# Extracted data
>>>

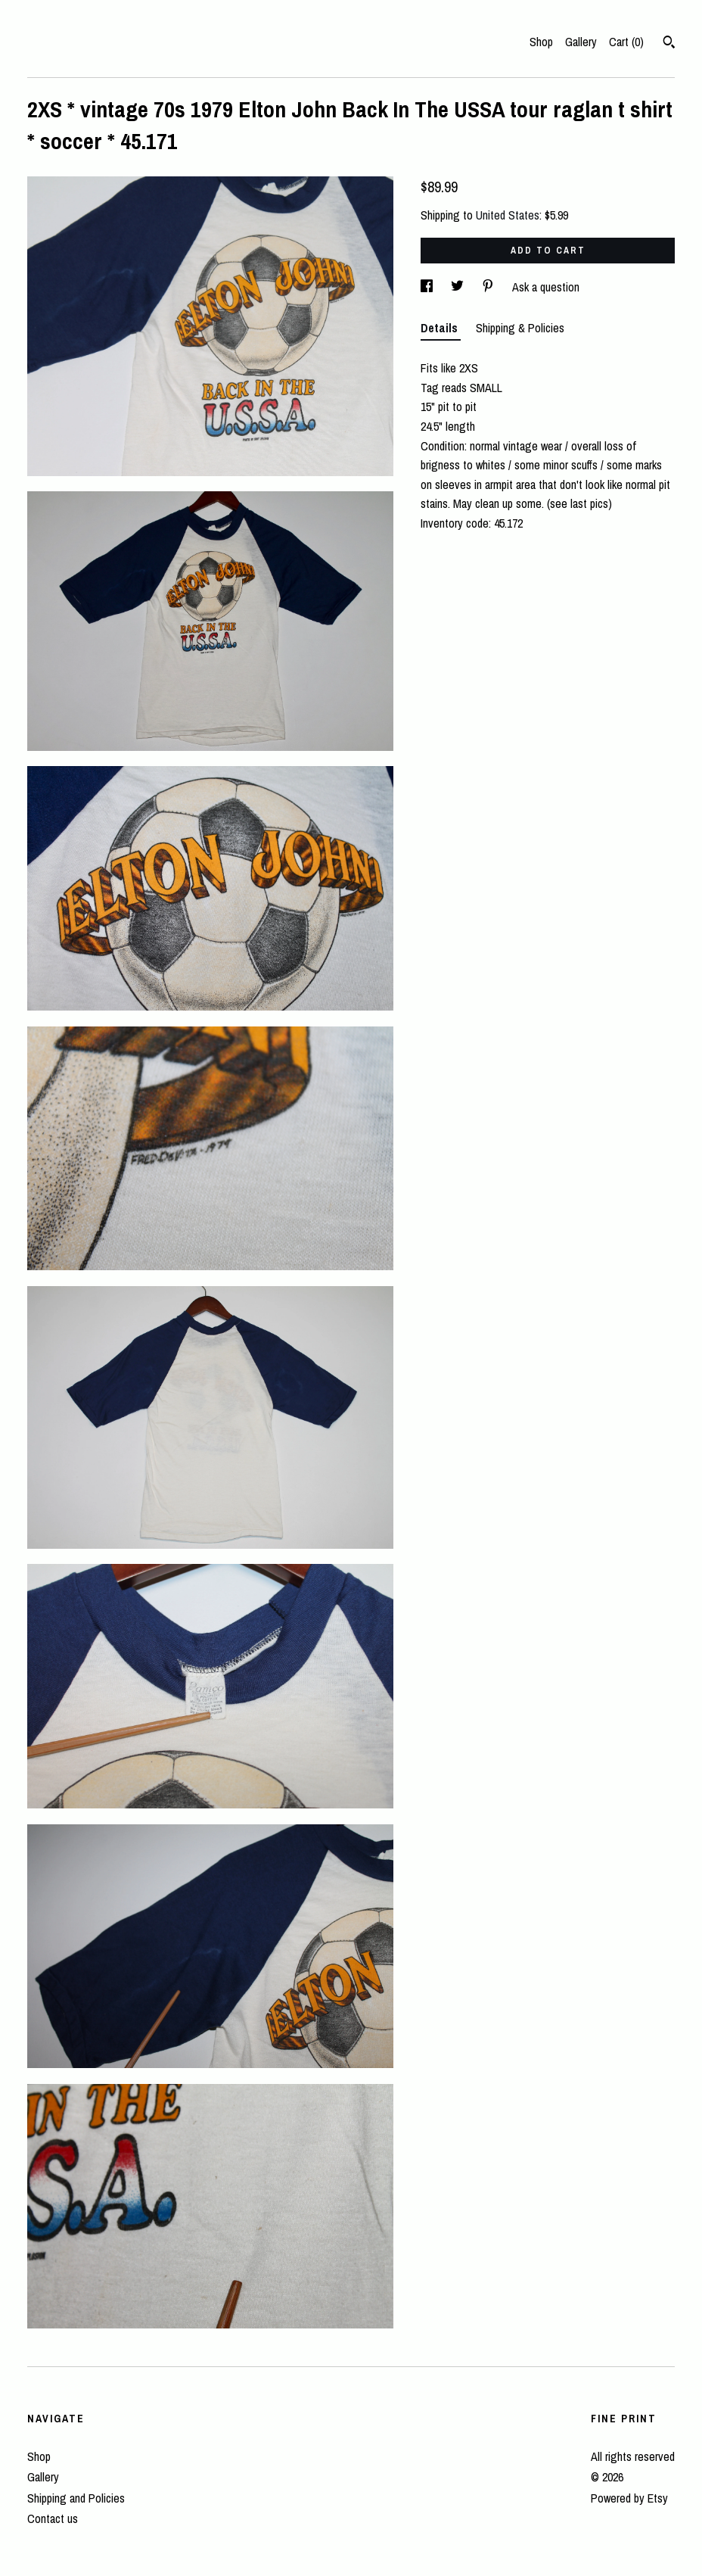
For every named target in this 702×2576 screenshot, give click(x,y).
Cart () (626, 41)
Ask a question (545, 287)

<<<
>>>

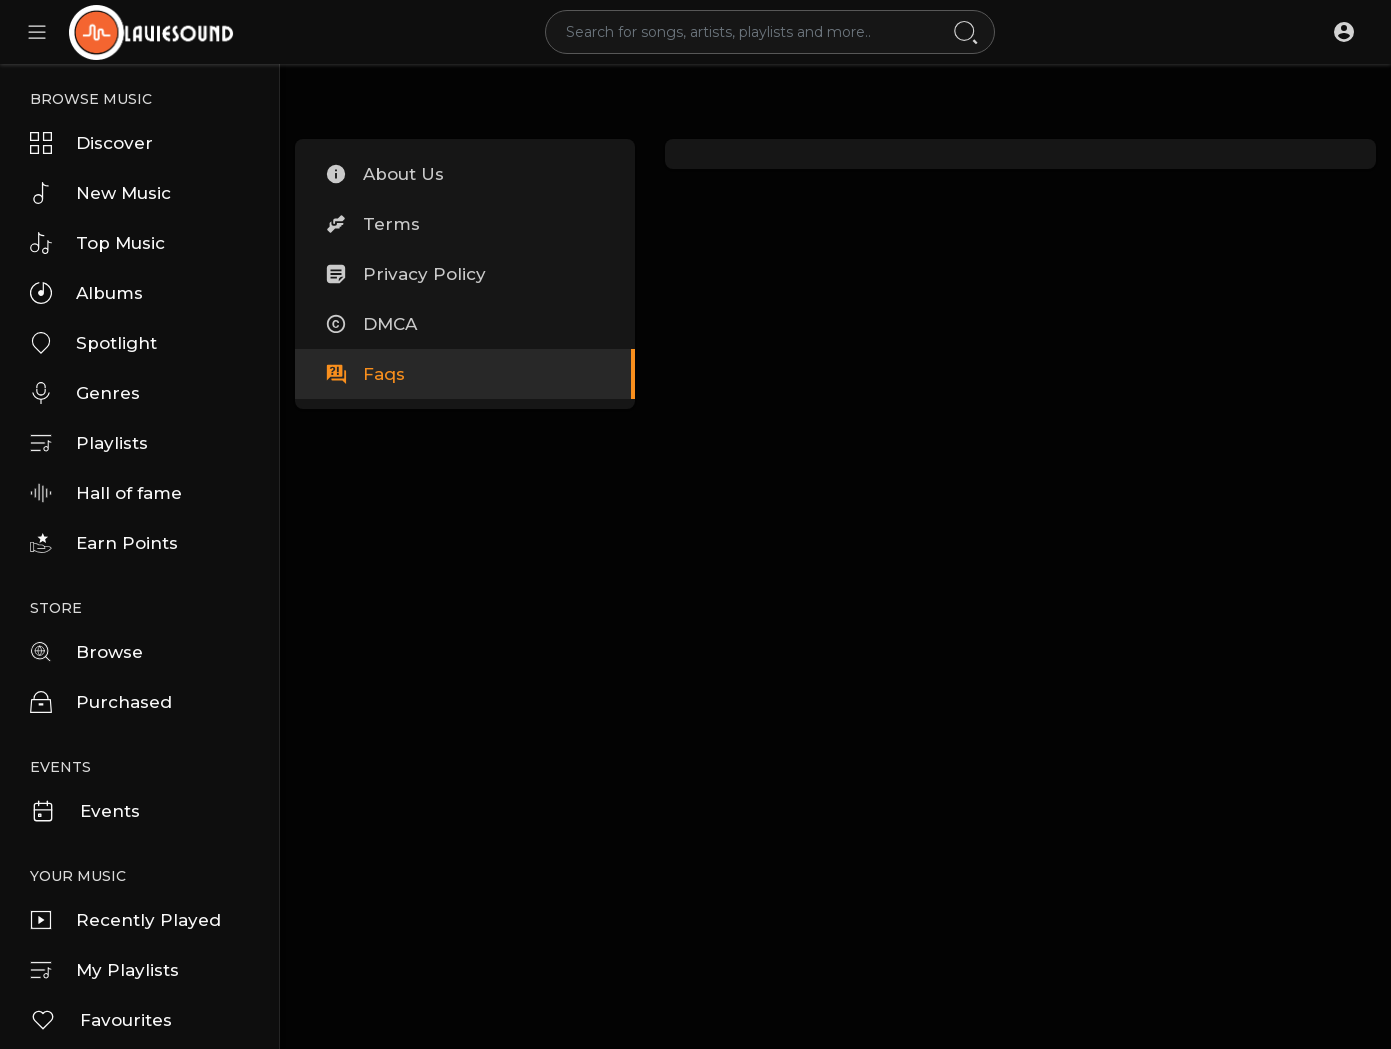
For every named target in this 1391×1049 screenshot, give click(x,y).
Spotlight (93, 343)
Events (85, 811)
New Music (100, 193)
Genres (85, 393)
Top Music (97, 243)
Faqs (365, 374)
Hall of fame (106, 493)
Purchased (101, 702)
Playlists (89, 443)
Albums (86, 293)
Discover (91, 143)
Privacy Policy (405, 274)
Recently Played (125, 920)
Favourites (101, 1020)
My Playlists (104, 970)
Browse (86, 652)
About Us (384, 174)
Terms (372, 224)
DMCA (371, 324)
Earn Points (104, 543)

<<<
>>>

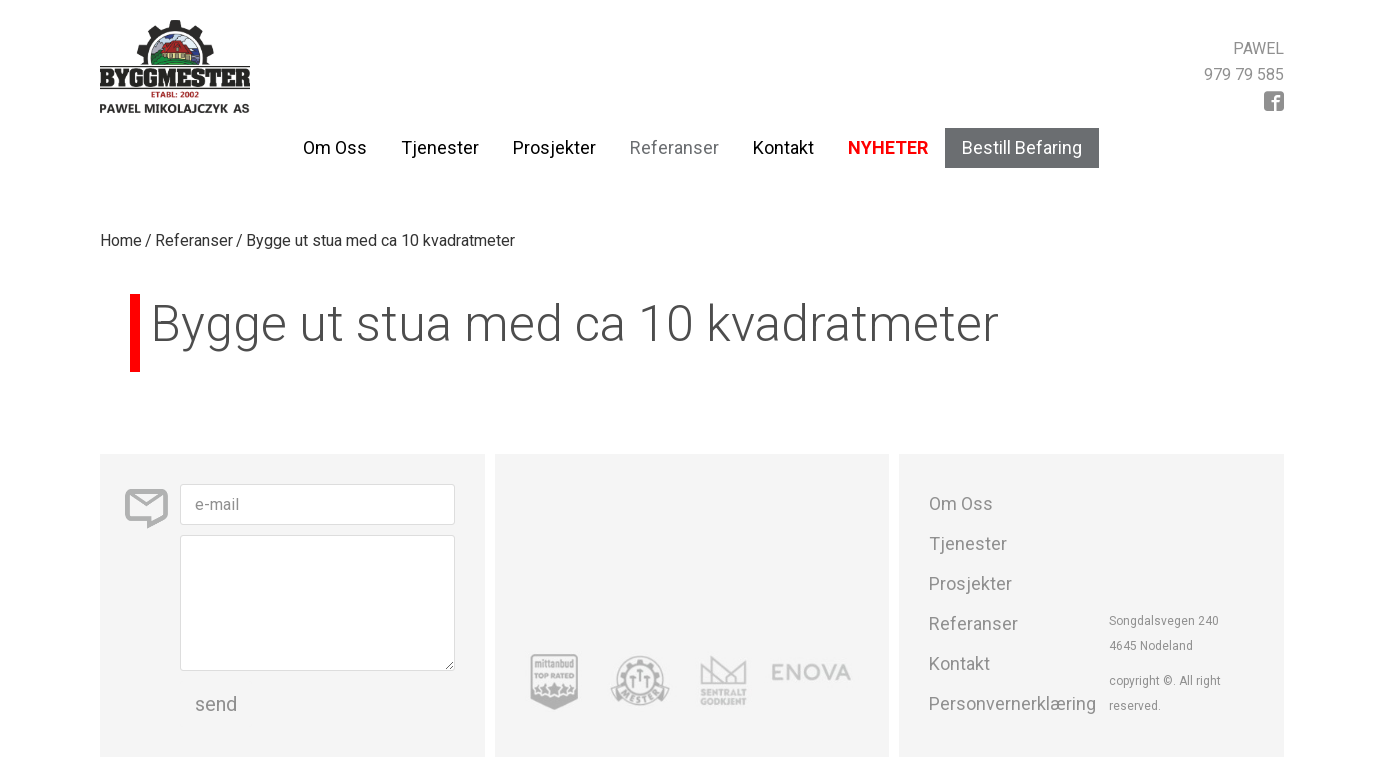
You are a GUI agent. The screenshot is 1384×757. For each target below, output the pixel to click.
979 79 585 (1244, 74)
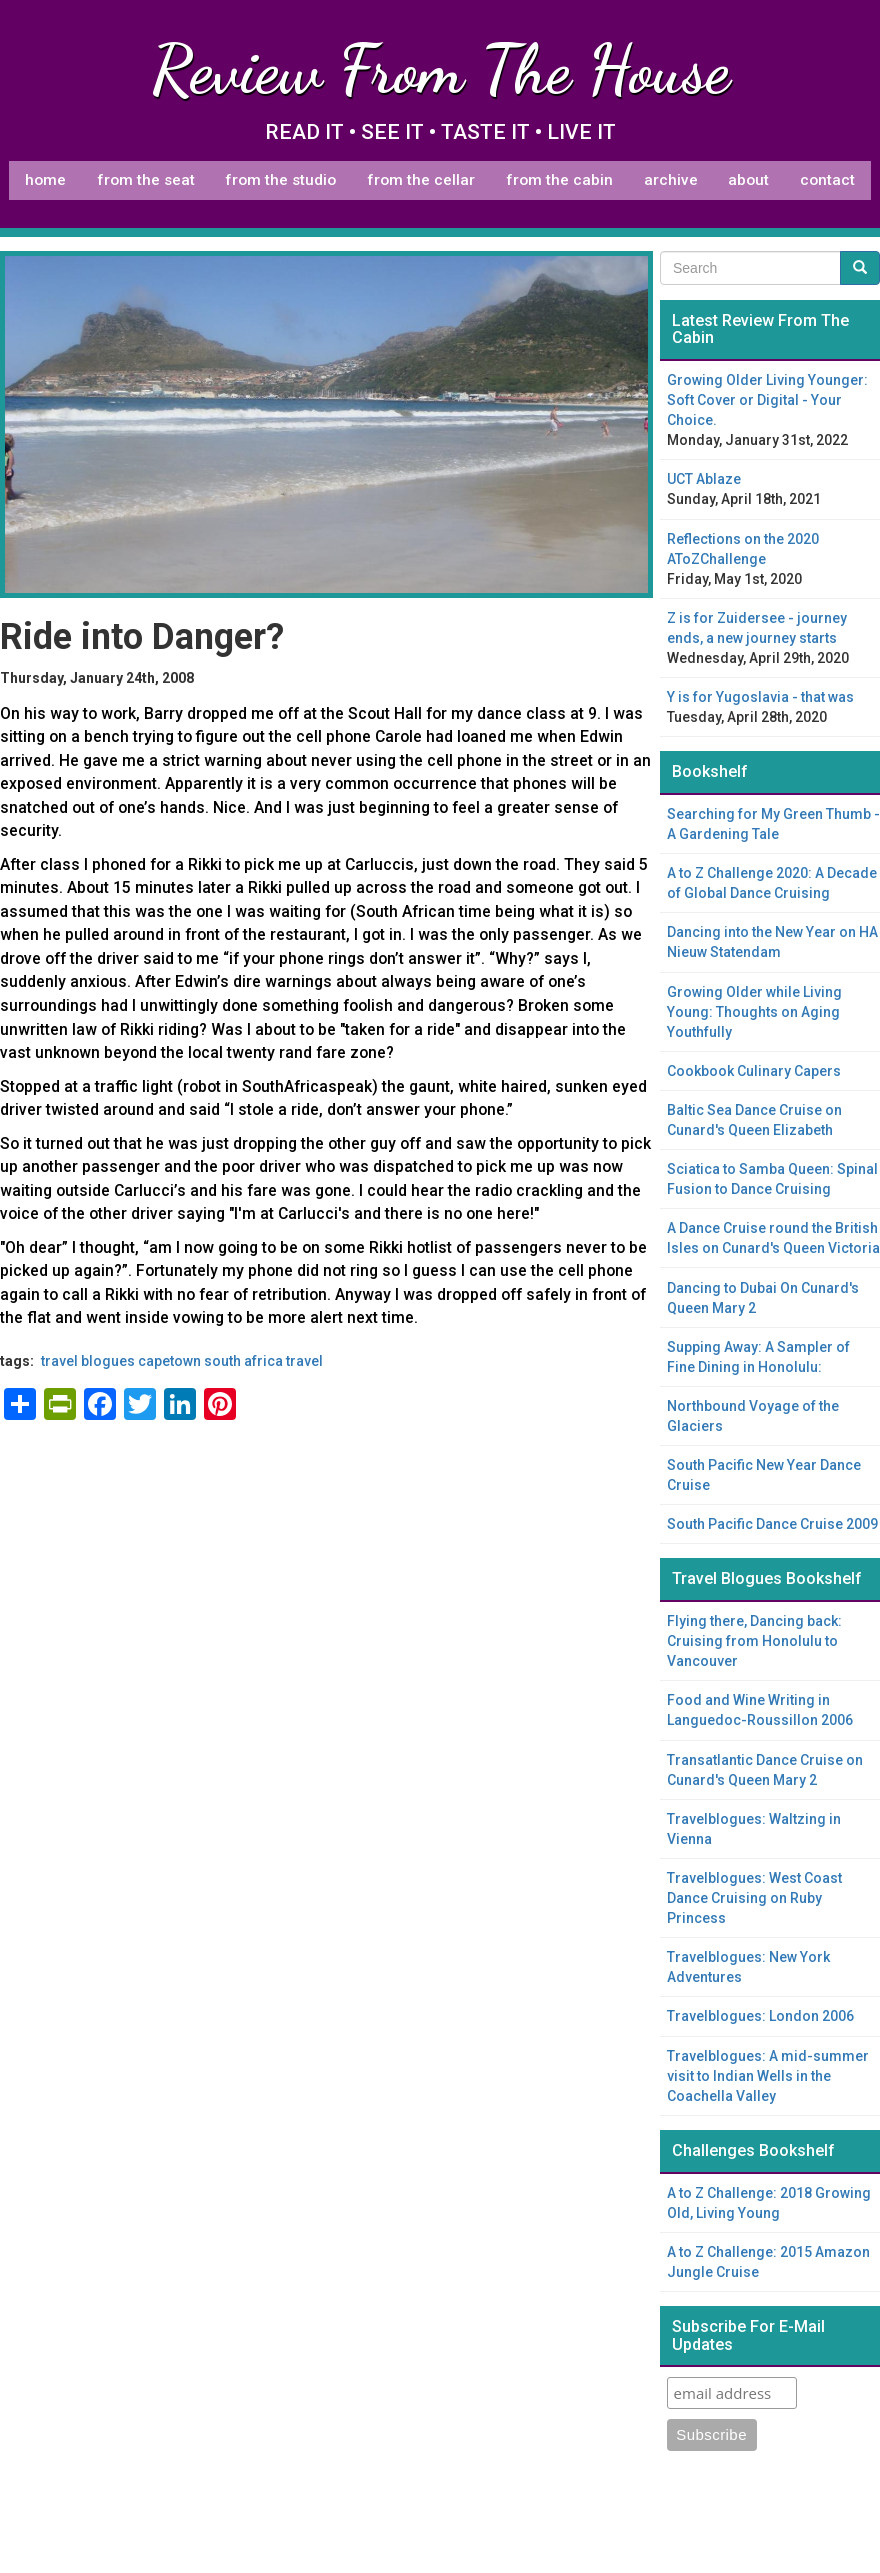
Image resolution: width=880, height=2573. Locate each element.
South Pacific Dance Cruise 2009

<<<

# Problem to solve
Within the material above, find the lines that hold "target" and report only how many there are.

# Answer to the exercise
3